Problem details.
An exact copy of every record, with no pictures, please.

━━━ Excerpted records ━━━

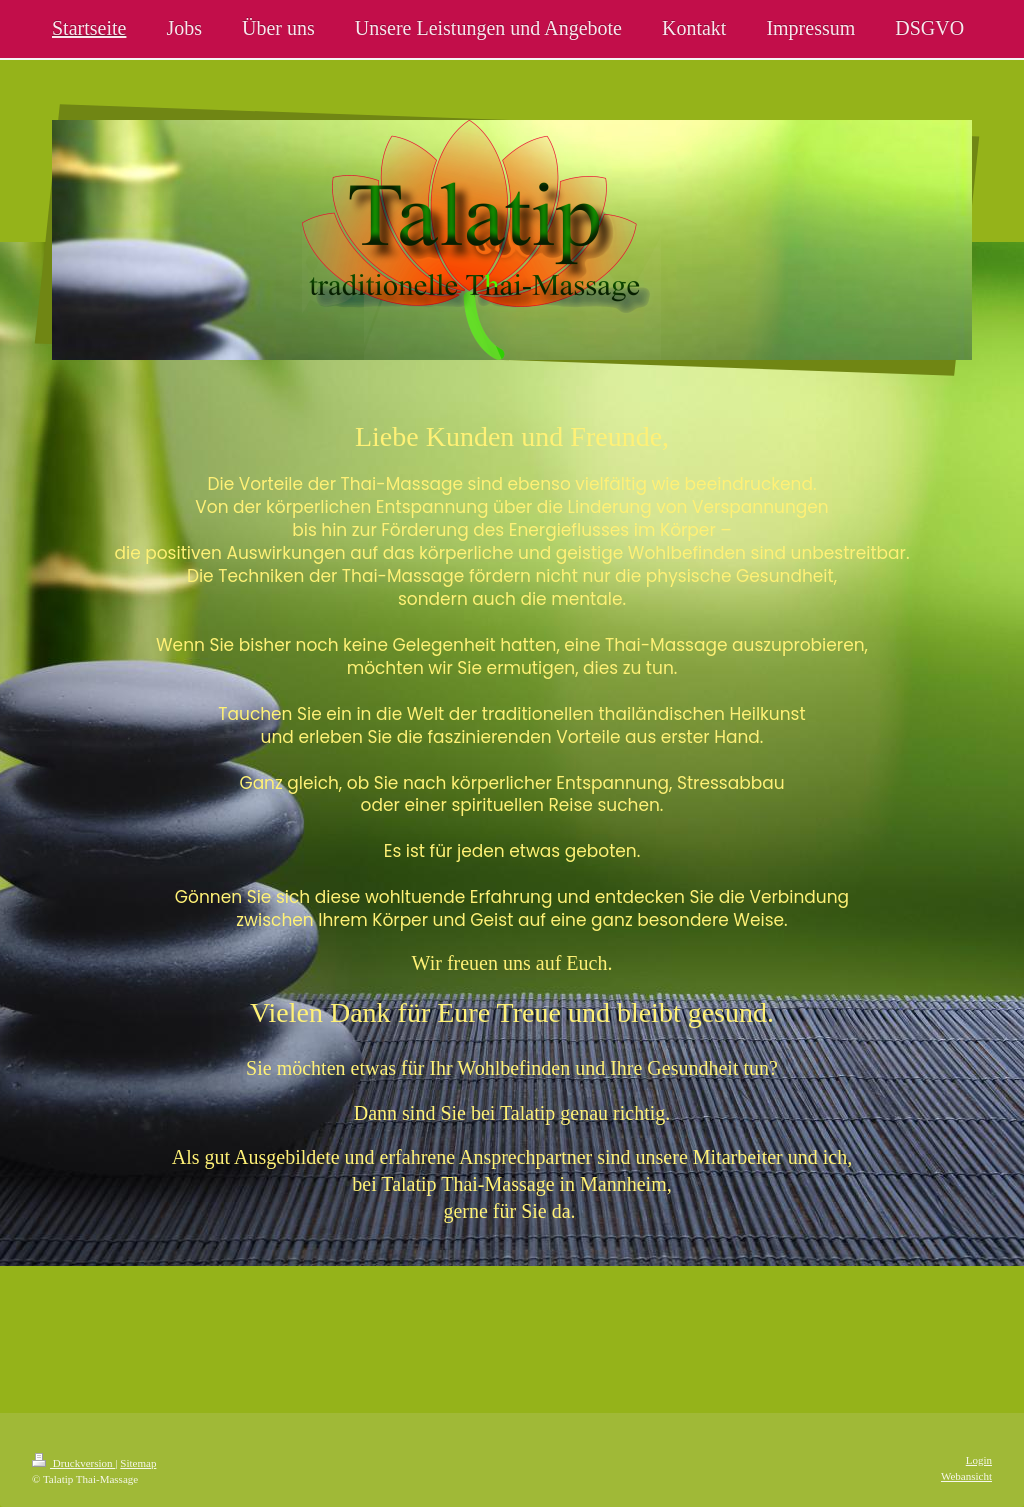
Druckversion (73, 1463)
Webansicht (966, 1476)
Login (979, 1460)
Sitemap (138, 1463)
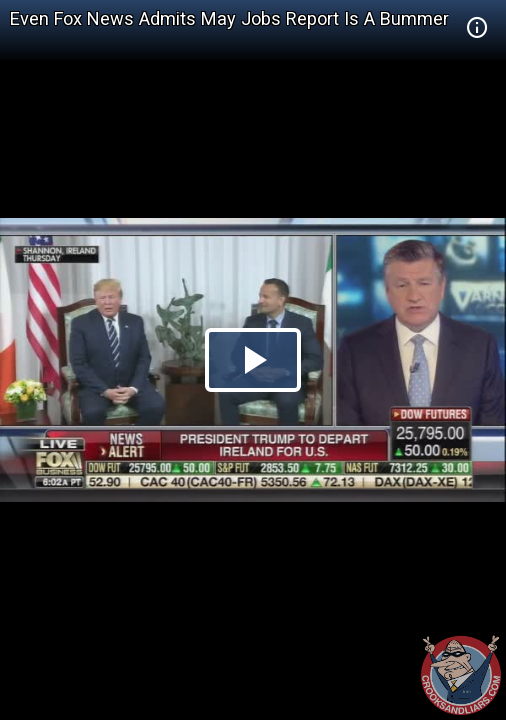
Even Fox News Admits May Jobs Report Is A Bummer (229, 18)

━━━

Output of the exercise.
Druckversion (73, 1463)
Webansicht (966, 1476)
Login (979, 1460)
Sitemap (138, 1463)
Even Fox News Admits May Jobs Report Is A Bummer (229, 18)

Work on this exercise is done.